Exploring the Strengths and Weaknesses of Positive Pay Systems for Check Fraud Detection
Recently, OrboGraph's Marketing Manager and Check Fraud Detection Specialist James Bi had a conversation with a mid-sized bank about check fraud detection solutions. Specifically, this bank was interested in positive pay systems; they desired to be better educated to sell to their corporate customers.
As many of our readers know, a typical positive pay solution extracts the MICR, serial number, and amounts from a newly deposited check and compares this data to an issuer file that is provided by the corporate customer. While a powerful tool, it's important to understand that this is just one piece of technology that should be part of an overall, multilayered check fraud detection strategy.
Over the past few years, however, positive pay systems have received technology enhancements that make them are a stronger tool for check fraud detection.
Technological Enhancements for Positive Pay
As noted earlier, traditional positive pay systems extract certain data from a check to compare to an issuer file. This is a strong defense against check fraud, as it can identify counterfeits and some alterations -- particularly amount alterations. However, fraudsters are able to get around this by altering the payee information only. This can be done either by washing the payee or adding additional text (i.e. adding their own name at the end of payee) and depositing the checks without being flagged by the positive pay system.
This is where a major enhancement has been made to traditional positive pay systems. Now, banks are able to leverage technologies -- also known as Payee Positive Pay systems -- to extract the payee name and compare this data to the issue file as well. This helps detect more altered and counterfeit checks.
Furthermore, positive pay systems are receiving a boost from consortium data. As noted in a previous article, technology vendors like AFS are able to take the extracted data and compare it to their consortium data to provide extra protection from check fraud.
And, maybe most importantly, positive pay systems (whether traditional or payee positive pay) are for business checks only. For personal checks and personal checking accounts, there is no issuer file that a bank can compare too. While consumers are not writing as many checks as they did decades ago, it's important to consider that a loss of just a few hundred or thousands can cripple a consumer vs a business.
No Single Technology Can Detect All Check Fraud
As we've noted in the past, there is no silver-bullet that can detect all check fraud -- a point that Mr. Bi expressed to the mid-sized bank during their discussion. In order to detect a majority of fraudulent checks, the best approach is integrating multiple technologies that perform specific functions. In additional to Payee Positive Pay, banks should be leveraging the following technologies:
- Behavioral Analytics to monitor transactions and account behavior for anomalous behavior.

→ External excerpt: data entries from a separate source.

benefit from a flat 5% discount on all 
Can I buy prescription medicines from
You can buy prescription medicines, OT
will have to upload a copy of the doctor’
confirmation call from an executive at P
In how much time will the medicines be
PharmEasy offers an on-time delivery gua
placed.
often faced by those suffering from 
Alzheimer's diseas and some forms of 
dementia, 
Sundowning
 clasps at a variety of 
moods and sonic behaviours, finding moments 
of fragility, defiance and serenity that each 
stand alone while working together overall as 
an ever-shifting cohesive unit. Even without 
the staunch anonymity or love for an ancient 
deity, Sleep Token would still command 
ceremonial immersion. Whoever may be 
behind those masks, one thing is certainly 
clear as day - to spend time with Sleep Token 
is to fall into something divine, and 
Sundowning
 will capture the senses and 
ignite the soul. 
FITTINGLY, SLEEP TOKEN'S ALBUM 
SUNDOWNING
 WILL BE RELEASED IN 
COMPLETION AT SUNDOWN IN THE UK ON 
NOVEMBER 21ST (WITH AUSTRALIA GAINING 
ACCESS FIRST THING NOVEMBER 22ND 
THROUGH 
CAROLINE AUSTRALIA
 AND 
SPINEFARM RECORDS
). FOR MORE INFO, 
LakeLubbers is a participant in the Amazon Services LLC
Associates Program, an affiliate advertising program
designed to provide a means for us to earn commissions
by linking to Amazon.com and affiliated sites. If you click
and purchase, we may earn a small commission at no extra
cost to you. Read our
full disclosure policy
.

- Image Forensic AI to analyze the the images of newly deposited items for indicators of counterfeits, forgeries, and alterations.
- Consortium Data to compare transactional data and image metadata from other FIs.

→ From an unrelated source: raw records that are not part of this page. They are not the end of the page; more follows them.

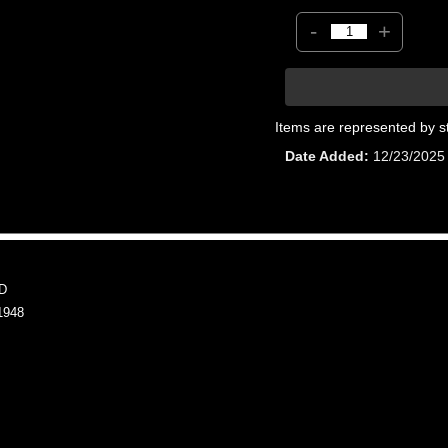
-
+
Items are represented by s
Date Added
12/23/2025
D
1948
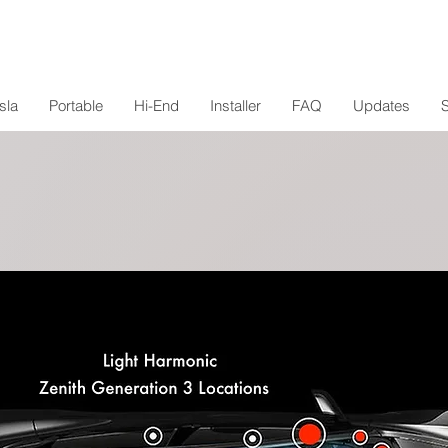
sla
Portable
Hi-End
Installer
FAQ
Updates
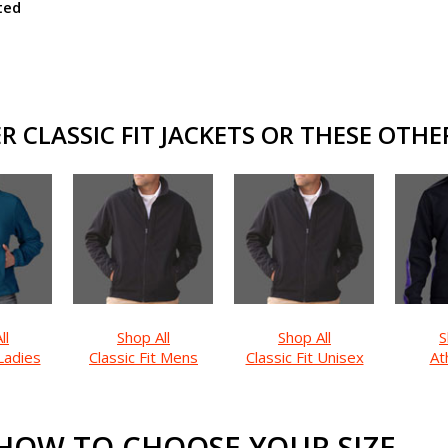
ted
 CLASSIC FIT JACKETS OR THESE OTHER
ll
Shop All
Shop All
S
 Ladies
Classic Fit Mens
Classic Fit Unisex
Ath
HOW TO CHOOSE YOUR SIZE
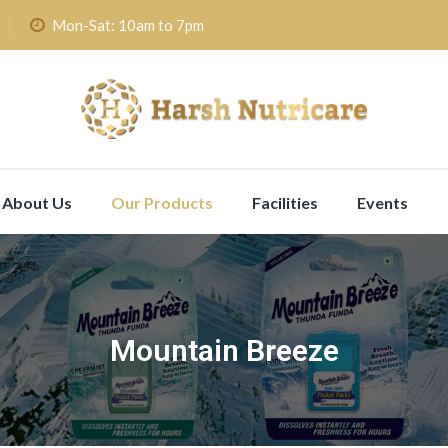
Mon-Sat: 10am to 7pm
About Us
Our Products
Facilities
Events
Mountain Breeze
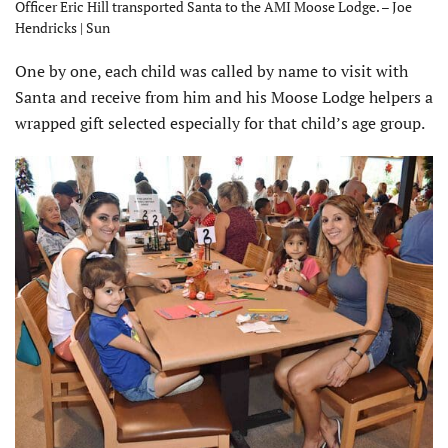
Officer Eric Hill transported Santa to the AMI Moose Lodge. – Joe
Hendricks | Sun
One by one, each child was called by name to visit with
Santa and receive from him and his Moose Lodge helpers a
wrapped gift selected especially for that child’s age group.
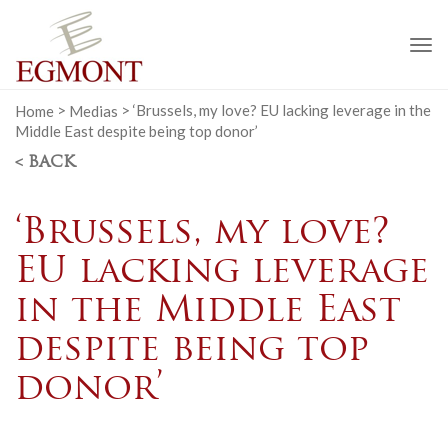
To
na
Home
>
Medias
>
‘Brussels, my love? EU lacking leverage in the
Middle East despite being top donor’
< BACK
‘Brussels, my love?
EU lacking leverage
in the Middle East
despite being top
donor’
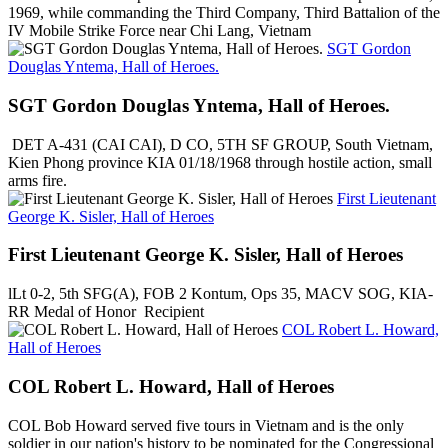
1969, while commanding the Third Company, Third Battalion of the
IV Mobile Strike Force near Chi Lang, Vietnam
SGT Gordon
Douglas Yntema, Hall of Heroes.
SGT Gordon Douglas Yntema, Hall of Heroes.
DET A-431 (CAI CAI), D CO, 5TH SF GROUP, South Vietnam,
Kien Phong province KIA 01/18/1968 through hostile action, small
arms fire.
First Lieutenant
George K. Sisler, Hall of Heroes
First Lieutenant George K. Sisler, Hall of Heroes
lLt 0-2, 5th SFG(A), FOB 2 Kontum, Ops 35, MACV SOG, KIA-
RR Medal of Honor Recipient
COL Robert L. Howard,
Hall of Heroes
COL Robert L. Howard, Hall of Heroes
COL Bob Howard served five tours in Vietnam and is the only
soldier in our nation's history to be nominated for the Congressional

- Dark Web Monitoring to scan the "clandestine internet" and encrypted messages apps like Telegram for account holder information and check images that are being sold.

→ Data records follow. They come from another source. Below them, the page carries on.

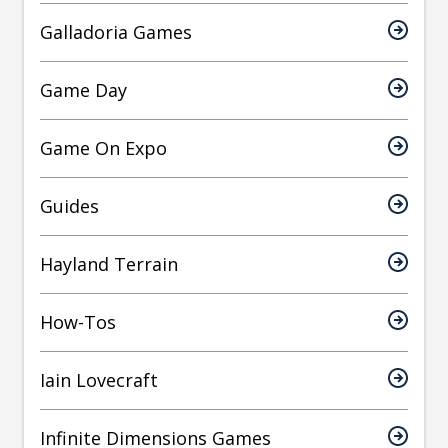
Galladoria Games
Game Day
Game On Expo
Guides
Hayland Terrain
How-Tos
Iain Lovecraft
Infinite Dimensions Games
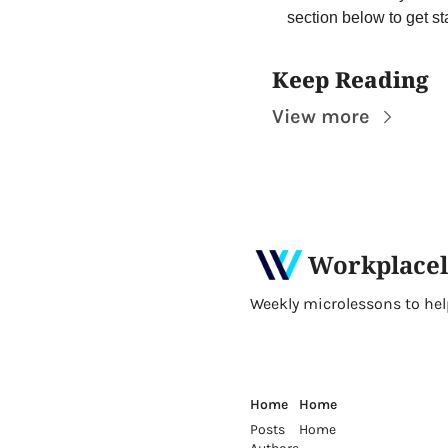
section below to get st
Keep Reading
View more
Workplacel
Weekly microlessons to help 
Home
Home
Posts
Home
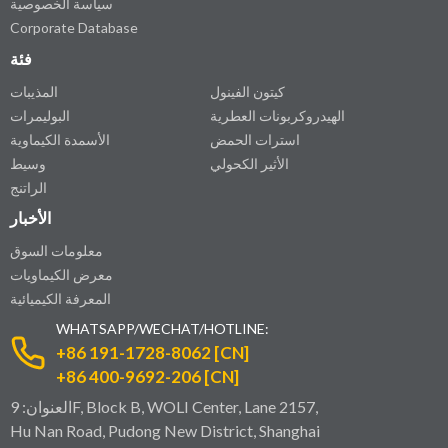
سياسة الخصوصية
Corporate Database
فئة
المذيبات
كيتون الفينول
البوليمرات
الهيدروكربونات العطرية
الأسمدة الكيماوية
استرات الحمض
وسيط
الأثير الكحولي
الراتنج
الأخبار
معلومات السوق
معرض الكيماويات
المعرفة الكيميائية
WHATSAPP/WECHAT/HOTLINE:
+86 191-1728-8062 [CN]
+86 400-9692-206 [CN]
العنوان: 9F, Block B, WOLI Center, Lane 2157,
Hu Nan Road, Pudong New District, Shanghai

Positive pay systems -- specifically payee positive pay -- play an important role in check fraud detection. However, relying on one technology is simply not enough to curb the increasing trend of check fraud.
Very interesting input. I am in full agreement that solutions for fraud require multi-prong approaches to get the most out of available technology. The key to implementing most solutions that center around data extraction is the success in read rates and ability to rely upon the process. Building in additional layers of handling to mitigate exceptions can chip away at the benefits being sought.
I would be interested in learning more about the advancements in Payee extraction from the capture process and the success rates achieved for both commercial and personal checks.